There was so much to get jazzed about from the seeing state-of-the-art planting and fertility equipment to presentations by yield guru Dr. Fred Below and UAV guru Chad Colby. I enjoyed walking around the tradeshow, catching up with old friends and meeting new acquaintances. I stopped by booths to learn more about what our industry partners are doing to advocate for the next generation. I talked with farm broadcaster Duane Murley of KWMT in Fort Dodge about exciting projects that Latham Hi-Tech Seeds has underway with the Iowa Soybean Association and the Iowa Food & Family Project. (You can bet I’ll be blogging about those soon!)

The booze is the most crucial ingredient. Be generous.

The booze is the most crucial ingredient. Be generous.

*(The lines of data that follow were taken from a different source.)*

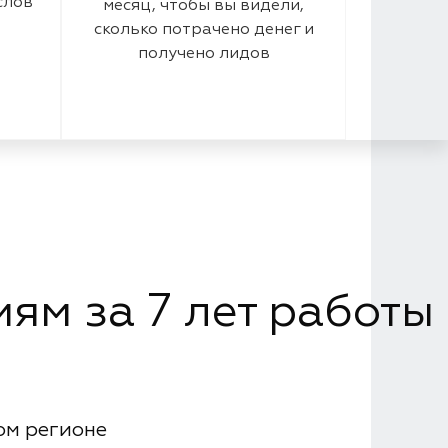
слов
месяц, чтобы вы видели,
сколько потрачено денег и
получено лидов
ям за 7 лет работы
ом регионе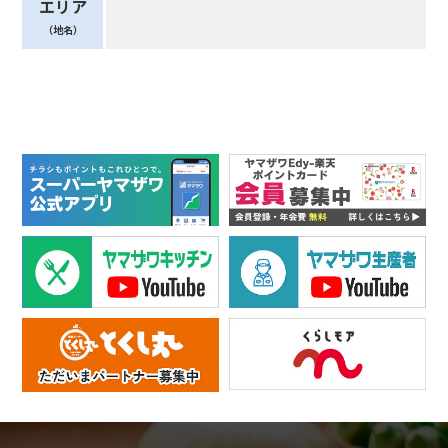
エリア
（地名）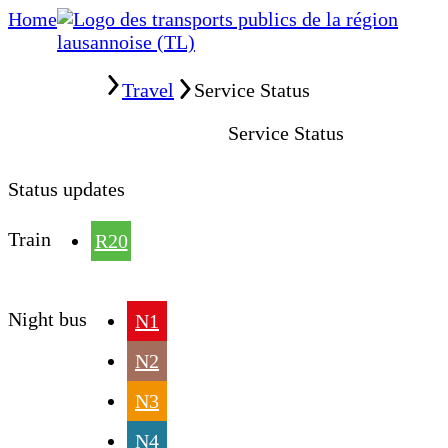
Home
Home
Travel
Service Status
Service Status
Status updates
Train
R20
Night bus
N1
N2
N3
N4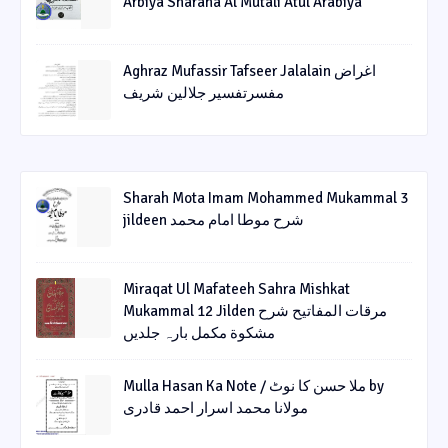
Arbiya Sharaha Al Mutali Atul Arabiya
Aghraz Mufassir Tafseer Jalalain اغراض
مفسرتفسیر جلالین شریف
Sharah Mota Imam Mohammed Mukammal 3
jildeen شرح موطا امام محمد
Miraqat Ul Mafateeh Sahra Mishkat
Mukammal 12 Jilden مرقات المفاتیح شرح
مشکوة مکمل بارہ جلدیں
Mulla Hasan Ka Note / ملا حسن کا نوٹ by
مولانا محمد اسرار احمد قادری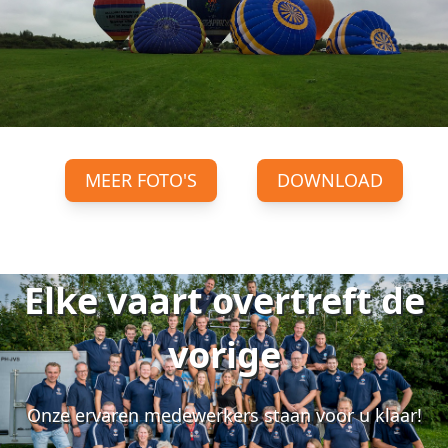
MEER FOTO'S
DOWNLOAD
Elke vaart overtreft de
vorige
Onze ervaren medewerkers staan voor u klaar!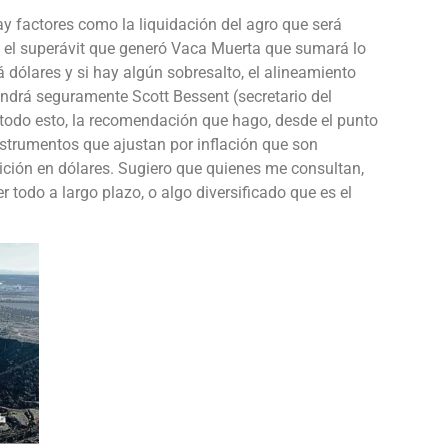
y factores como la liquidación del agro que será
o el superávit que generó Vaca Muerta que sumará lo
á dólares y si hay algún sobresalto, el alineamiento
ndrá seguramente Scott Bessent (secretario del
todo esto, la recomendación que hago, desde el punto
 instrumentos que ajustan por inflación que son
ición en dólares. Sugiero que quienes me consultan,
r todo a largo plazo, o algo diversificado que es el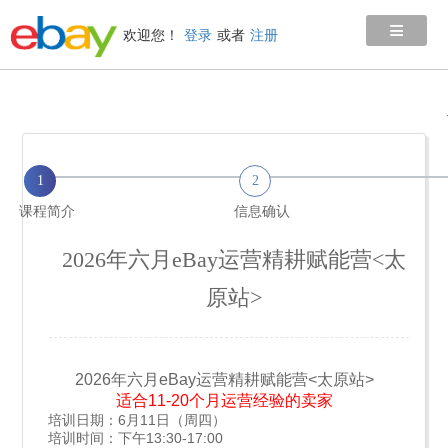
≡
欢迎您！
登录
或者
注册
1
2
课程简介
信息确认
2026年六月eBay运营精耕赋能营<太
原站>
2026年六月eBay运营精耕赋能营<太原站>
适合11-20个月运营经验的卖家
培训日期：6月11日（周四）
培训时间：下午13:30-17:00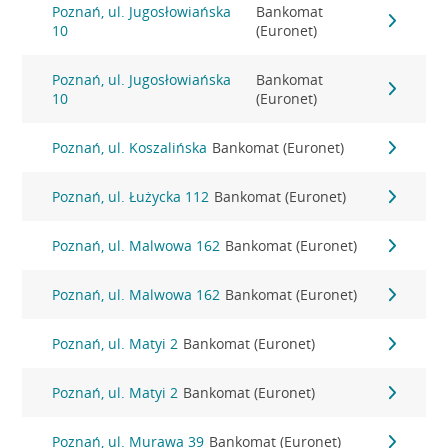
Poznań, ul. Jugosłowiańska
Bankomat
10
(Euronet)
Poznań, ul. Jugosłowiańska
Bankomat
10
(Euronet)
Poznań, ul. Koszalińska
Bankomat (Euronet)
Poznań, ul. Łużycka 112
Bankomat (Euronet)
Poznań, ul. Malwowa 162
Bankomat (Euronet)
Poznań, ul. Malwowa 162
Bankomat (Euronet)
Poznań, ul. Matyi 2
Bankomat (Euronet)
Poznań, ul. Matyi 2
Bankomat (Euronet)
Poznań, ul. Murawa 39
Bankomat (Euronet)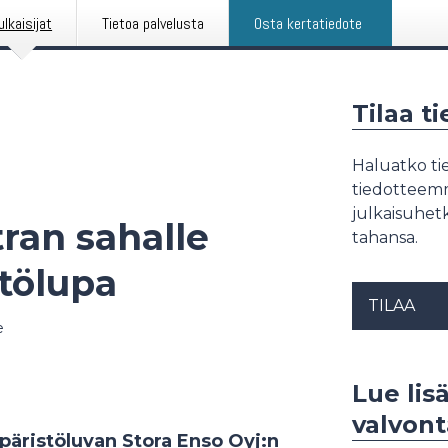
ulkaisijat
Tietoa palvelusta
Osta kertatiedote
Tilaa t
Haluatko tie
tiedotteemme
julkaisuhetk
ran sahalle
tahansa.
tölupa
TILAA
e
Lue lisä
valvont
päristöluvan Stora Enso Oyj:n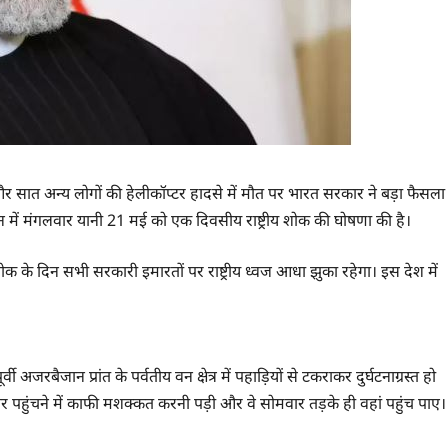
यन और सात अन्य लोगों की हेलीकॉप्टर हादसे में मौत पर भारत सरकार ने बड़ा फैसला
 में मंगलवार यानी 21 मई को एक दिवसीय राष्ट्रीय शोक की घोषणा की है।
ोक के दिन सभी सरकारी इमारतों पर राष्ट्रीय ध्वज आधा झुका रहेगा। इस देश में
 अजरबैजान प्रांत के पर्वतीय वन क्षेत्र में पहाड़ियों से टकराकर दुर्घटनाग्रस्त हो
हुंचने में काफी मशक्कत करनी पड़ी और वे सोमवार तड़के ही वहां पहुंच पाए।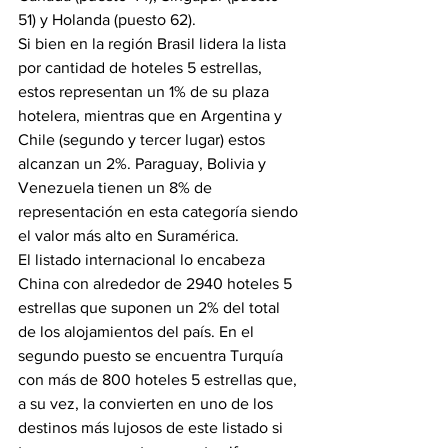
51) y Holanda (puesto 62).
Si bien en la región Brasil lidera la lista 
por cantidad de hoteles 5 estrellas, 
estos representan un 1% de su plaza 
hotelera, mientras que en Argentina y 
Chile (segundo y tercer lugar) estos 
alcanzan un 2%. Paraguay, Bolivia y 
Venezuela tienen un 8% de 
representación en esta categoría siendo 
el valor más alto en Suramérica.
El listado internacional lo encabeza 
China con alrededor de 2940 hoteles 5 
estrellas que suponen un 2% del total 
de los alojamientos del país. En el 
segundo puesto se encuentra Turquía 
con más de 800 hoteles 5 estrellas que, 
a su vez, la convierten en uno de los 
destinos más lujosos de este listado si 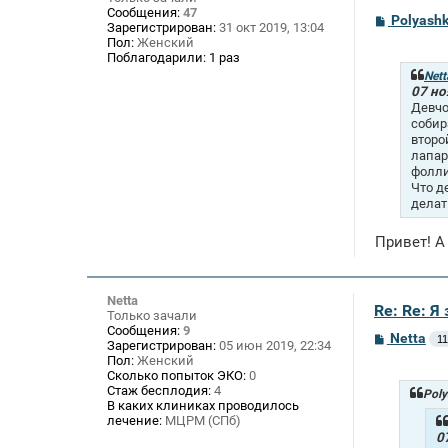
Сообщения:
47
С
Polyash
Зарегистрирован:
31 окт 2019, 13:04
о
Пол:
Женский
о
Поблагодарили:
1 раз
б
щ
Nett
е
07 но
н
Девчо
и
собир
е
второ
лапар
фолли
Что д
делат
Привет! А
Netta
Re: Re: 
Только зачали
Сообщения:
9
С
Netta
11
Зарегистрирован:
05 июн 2019, 22:34
о
Пол:
Женский
о
Сколько попыток ЭКО:
0
б
Стаж бесплодия:
4
щ
Poly
В каких клиниках проводилось
е
лечение:
МЦРМ (СПб)
н
и
0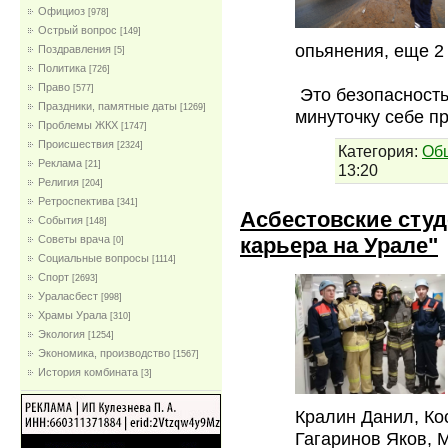
Официоз
[978]
Острый вопрос
[149]
опьянения, еще 2
Поздравления
[5]
Политика
[726]
Право
[577]
Это безопасность
Праздники, памятные даты
[1269]
минуточку себе п
Проблемы ЖКХ
[1747]
Проиcшествия
[2324]
Категория:
Об
Реклама
[21]
13:20
Религия
[204]
Ретроспектива
[341]
Асбестовские студ
События
[148]
карьера на Урале"
Советы врача
[0]
Социальные вопросы
[1114]
Спорт
[2693]
Ураласбест
[998]
Храмы Урала
[310]
Экология
[1254]
Экономика, производство
[1567]
История комбината
[3]
Кралин Данил, Ко
Гагаринов Яков, М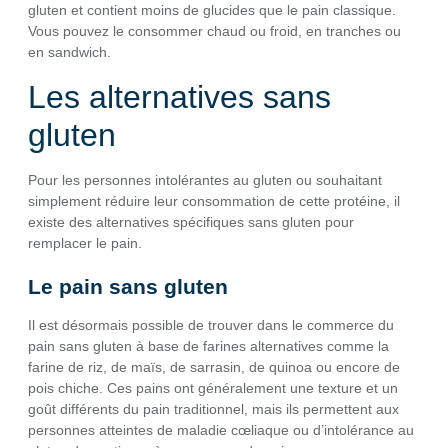
gluten et contient moins de glucides que le pain classique.
Vous pouvez le consommer chaud ou froid, en tranches ou
en sandwich.
Les alternatives sans
gluten
Pour les personnes intolérantes au gluten ou souhaitant
simplement réduire leur consommation de cette protéine, il
existe des alternatives spécifiques sans gluten pour
remplacer le pain.
Le pain sans gluten
Il est désormais possible de trouver dans le commerce du
pain sans gluten à base de farines alternatives comme la
farine de riz, de maïs, de sarrasin, de quinoa ou encore de
pois chiche. Ces pains ont généralement une texture et un
goût différents du pain traditionnel, mais ils permettent aux
personnes atteintes de maladie cœliaque ou d’intolérance au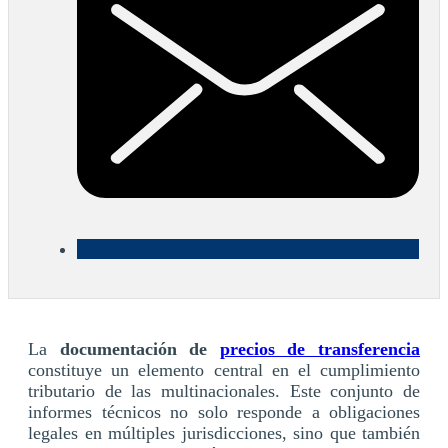
La
documentación de
precios de transferencia
constituye un elemento central en el cumplimiento
tributario de las multinacionales. Este conjunto de
informes técnicos no solo responde a obligaciones
legales en múltiples jurisdicciones, sino que también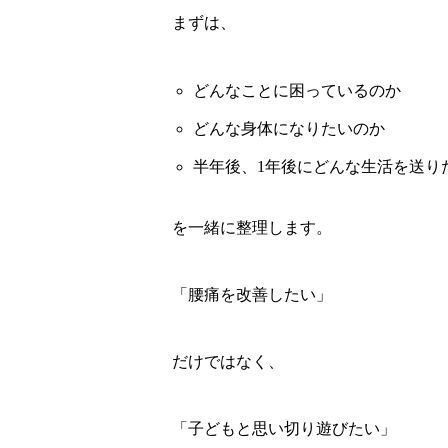
まずは、
どんなことに困っているのか
どんな身体になりたいのか
半年後、1年後にどんな生活を送り
を一緒に整理します。
「腰痛を改善したい」
だけではなく、
「子どもと思い切り遊びたい」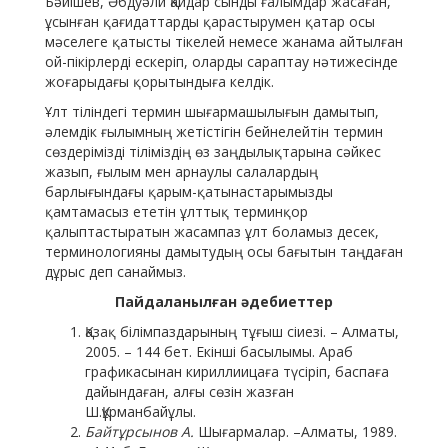
Бәйішев, Әбдуәли Қайдар сынды ғалымдар жасаған,
ұсынған қағидаттарды қарастырумен қатар осы
мәселеге қатысты тікелей немесе жанама айтылған
ой-пікірлерді ескеріп, оларды сараптау нәтижесінде
жоғарыдағы қорытындыға келдік.
Ұлт тіліндегі термин шығармашылығын дамытып,
әлемдік ғылымның жетістігін бейнелейтін термин
сөздерімізді тіліміздің өз заңдылықтарына сәйкес
жазып, ғылым мен арнаулы салалардың
барлығындағы қарым-қатынастарымызды
қамтамасыз ететін ұлттық терминқор
қалыптастыратын жасампаз ұлт боламыз десек,
терминологияны дамытудың осы бағытын таңдаған
дұрыс деп санаймыз.
Пайдаланылған әдебиеттер
Қазақ білімпаздарының тұғыш сіиезі. – Алматы,
2005. – 144 бет. Екінші басылымы. Араб
графикасынан кириллиицаға түсіріп, баспаға
дайындаған, алғы сөзін жазған
Ш.Құрманбайұлы.
Байтұрсынов А.
Шығармалар. –Алматы, 1989.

There was simply more to see and do that I could squeeze into four very full days because I also needed to get outside the convention hall to enjoy the beautiful weather, see a few sights and eat a lot of great food. One highlight of my week in the South was a visit to the New Orleans School of Cooking. (Thanks to Carol Coleman for the invitation to join her and several other Iowans for this fun time!)

Our cooking instructor, a former kindergarten teacher and certified tour guide, was a walking encyclopedia of Louisiana history plus a colorful storyteller. We learned how Spanish explorers, French settlers, Canadian immigrants and African slaves influenced the Cajun and Creole dishes for which New Orleans is famous.


You can see inside the pans using the mirror above the instructor’s head!

What’s not to love about a history lesson that takes place over a four-course meal? As our class began, we were served hot buttermilk biscuits with cane syrup. (Before I made this trip, I assumed everyone ate maple syrup. We know what we grow, right? It only makes sense that cane would be the syrup of choice in Louisiana.)

The Southern menu demonstrated during our cooking class included:

  • Corn & Crab Bisque – Oh. My. Yum. This is one dish Iwill make at home! (Even though it wasn’t on our menu, I’m linking to gumbo because it’s a signature dish in New Orleans.)
  • Shrimp Creole – This is another southern specialty that’s oh so good! Be sure to mix it all together before taking a bite. (Our instructor said she can always tell the northerners in the class because they leave the gravy on top of the rice. “Mix it up, y’all!”)
  • Bananas Foster and Pralines (pronounced here as praa-leens) – Talk about indulgent! We were treated to both desserts plus ice cream.

Did you know that New Orleans (#NOLA) is the birth of Bananas Foster? I found it fascinating to learn this dessert was born out necessity. Here’s why… New Orleans was the major port of entry in the 1950s for bananas shipped from Central and South America. Owen Brennan, owner of Brennan’s Restaurant, challenged Chef Paul Blange to find a use for surplus or ripe bananas. Decadent Bananas Foster was created and named for Owen’s friend, Richard Foster, a local civic and business leader. Each year, Brennan’s flames 35,000 pounds of bananas for the famous dessert.

Get a taste of the French Quarter at home by recreating these classic recipes at home!

Bananas Foster


4 T butter (1/2 stick)

1 c. dark brown sugar

2 bananas

2 oz. bananas liqueur

4 oz. dark rum

Ground cinnamon

Ice cream


  1. Melt butter and add brown sugar to form a creamy paste. Let this mixture caramelize over medium heat for approximately 5 minutes.
  2. Stir in banana liqueur, bananas and rum. Heat and ignite. NOTE: Remove from fire before igniting.
  3. Shake the pan to keep flame burning, and add a few pinches of voodoo magic (cinnamon) to the flame.